Karp's biographer calls him "fascinating" and "fun to talk to,' despite his combative, eccentric personality, a trait often highlighted in profiles like ‘Fear really drives him’: is Alex Karp of Palantir the world’s scariest CEO? - The Guardian. I'll bet. I'm sure he's a riot at parties, especially when he's talking about how Palantir has prevented "innumerable terror attacks" in Europe, or railing against identity politics. But while he's busy being "anti-woke" and making nice with presidents, his company's share price has climbed nearly 600% in the past year. Palantir is nearing $1 billion in revenue, making it a top performer in the S&P 500. They're doing just fine, offcourse, even with all the controversy. This isn't just about money; it's about power. It’s about being indispensable, like IBM in the 1960s, as Karp himself aspires to be. And what better way to become indispensable than to subtly control the very narrative that informs the public?

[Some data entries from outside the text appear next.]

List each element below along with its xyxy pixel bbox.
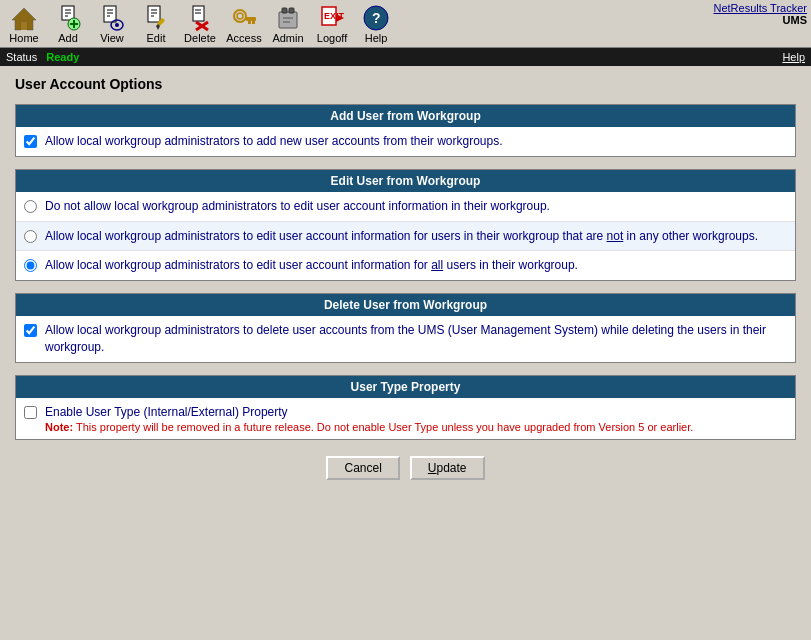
edit-option-2-text: Allow local workgroup administrators to … xyxy=(45,228,758,245)
section-delete-user: Delete User from Workgroup Allow local w… xyxy=(15,293,796,363)
nav-view[interactable]: View xyxy=(92,4,132,44)
status-bar: Status Ready Help xyxy=(0,48,811,66)
app-title: NetResults Tracker UMS xyxy=(713,2,807,26)
usertype-option-1-content: Enable User Type (Internal/External) Pro… xyxy=(45,404,693,433)
nav-access[interactable]: Access xyxy=(224,4,264,44)
svg-rect-31 xyxy=(279,12,297,28)
app-subtitle: UMS xyxy=(783,14,807,26)
section-edit-user: Edit User from Workgroup Do not allow lo… xyxy=(15,169,796,281)
edit-option-1: Do not allow local workgroup administrat… xyxy=(16,192,795,222)
svg-rect-33 xyxy=(289,8,294,13)
delete-icon xyxy=(186,4,214,32)
update-button[interactable]: Update xyxy=(410,456,485,480)
svg-rect-1 xyxy=(21,22,27,30)
ready-status: Ready xyxy=(46,51,79,63)
nav-home-label: Home xyxy=(9,32,38,44)
nav-help-label: Help xyxy=(365,32,388,44)
home-icon xyxy=(10,4,38,32)
add-checkbox-1[interactable] xyxy=(24,135,37,148)
add-option-1: Allow local workgroup administrators to … xyxy=(16,127,795,156)
svg-point-14 xyxy=(115,23,119,27)
nav-edit-label: Edit xyxy=(147,32,166,44)
svg-rect-32 xyxy=(282,8,287,13)
section-add-user-header: Add User from Workgroup xyxy=(16,105,795,127)
view-icon xyxy=(98,4,126,32)
nav-logoff[interactable]: EXIT Logoff xyxy=(312,4,352,44)
cancel-button[interactable]: Cancel xyxy=(326,456,399,480)
logoff-icon: EXIT xyxy=(318,4,346,32)
section-delete-user-header: Delete User from Workgroup xyxy=(16,294,795,316)
section-edit-user-body: Do not allow local workgroup administrat… xyxy=(16,192,795,280)
usertype-main-text: Enable User Type (Internal/External) Pro… xyxy=(45,404,693,421)
nav-add-label: Add xyxy=(58,32,78,44)
edit-radio-1[interactable] xyxy=(24,200,37,213)
section-add-user: Add User from Workgroup Allow local work… xyxy=(15,104,796,157)
section-edit-user-header: Edit User from Workgroup xyxy=(16,170,795,192)
nav-admin-label: Admin xyxy=(272,32,303,44)
nav-access-label: Access xyxy=(226,32,261,44)
edit-radio-3[interactable] xyxy=(24,259,37,272)
svg-point-27 xyxy=(237,13,243,19)
svg-point-26 xyxy=(234,10,246,22)
add-option-1-text: Allow local workgroup administrators to … xyxy=(45,133,503,150)
status-label: Status xyxy=(6,51,37,63)
nav-home[interactable]: Home xyxy=(4,4,44,44)
app-title-link[interactable]: NetResults Tracker xyxy=(713,2,807,14)
svg-rect-30 xyxy=(248,21,251,24)
status-area: Status Ready xyxy=(6,51,79,63)
usertype-note: Note: This property will be removed in a… xyxy=(45,421,693,433)
usertype-option-1: Enable User Type (Internal/External) Pro… xyxy=(16,398,795,439)
section-delete-user-body: Allow local workgroup administrators to … xyxy=(16,316,795,362)
button-row: Cancel Update xyxy=(15,456,796,480)
delete-checkbox-1[interactable] xyxy=(24,324,37,337)
svg-rect-9 xyxy=(104,6,116,22)
nav-delete[interactable]: Delete xyxy=(180,4,220,44)
section-user-type: User Type Property Enable User Type (Int… xyxy=(15,375,796,440)
delete-option-1: Allow local workgroup administrators to … xyxy=(16,316,795,362)
help-icon: ? xyxy=(362,4,390,32)
nav-delete-label: Delete xyxy=(184,32,216,44)
nav-help[interactable]: ? Help xyxy=(356,4,396,44)
section-user-type-header: User Type Property xyxy=(16,376,795,398)
main-content: User Account Options Add User from Workg… xyxy=(0,66,811,640)
svg-text:?: ? xyxy=(372,10,381,26)
edit-option-3-text: Allow local workgroup administrators to … xyxy=(45,257,578,274)
page-title: User Account Options xyxy=(15,76,796,92)
nav-admin[interactable]: Admin xyxy=(268,4,308,44)
edit-option-3: Allow local workgroup administrators to … xyxy=(16,251,795,280)
svg-rect-28 xyxy=(246,17,256,21)
nav-view-label: View xyxy=(100,32,124,44)
edit-icon xyxy=(142,4,170,32)
add-icon xyxy=(54,4,82,32)
section-user-type-body: Enable User Type (Internal/External) Pro… xyxy=(16,398,795,439)
nav-logoff-label: Logoff xyxy=(317,32,347,44)
top-nav: Home Add View xyxy=(0,0,811,48)
nav-add[interactable]: Add xyxy=(48,4,88,44)
edit-option-2: Allow local workgroup administrators to … xyxy=(16,222,795,252)
section-add-user-body: Allow local workgroup administrators to … xyxy=(16,127,795,156)
edit-option-1-text: Do not allow local workgroup administrat… xyxy=(45,198,550,215)
svg-rect-29 xyxy=(252,21,255,24)
svg-rect-15 xyxy=(148,6,160,22)
nav-edit[interactable]: Edit xyxy=(136,4,176,44)
usertype-checkbox-1[interactable] xyxy=(24,406,37,419)
svg-text:EXIT: EXIT xyxy=(324,11,345,21)
help-link[interactable]: Help xyxy=(782,51,805,63)
delete-option-1-text: Allow local workgroup administrators to … xyxy=(45,322,787,356)
admin-icon xyxy=(274,4,302,32)
access-icon xyxy=(230,4,258,32)
edit-radio-2[interactable] xyxy=(24,230,37,243)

Then again, maybe I'm the crazy one here. Maybe it really is just about efficiency. Maybe the idea that a company with a history of building "ultimate state surveillance tools" and a CEO who shifts political allegiances as easily as he changes his tai chi routine is just helping Fox News write better headlines is the most cynical take of all. Or maybe, just maybe, the truth is staring us right in the face, and we're just too busy scrolling to see it.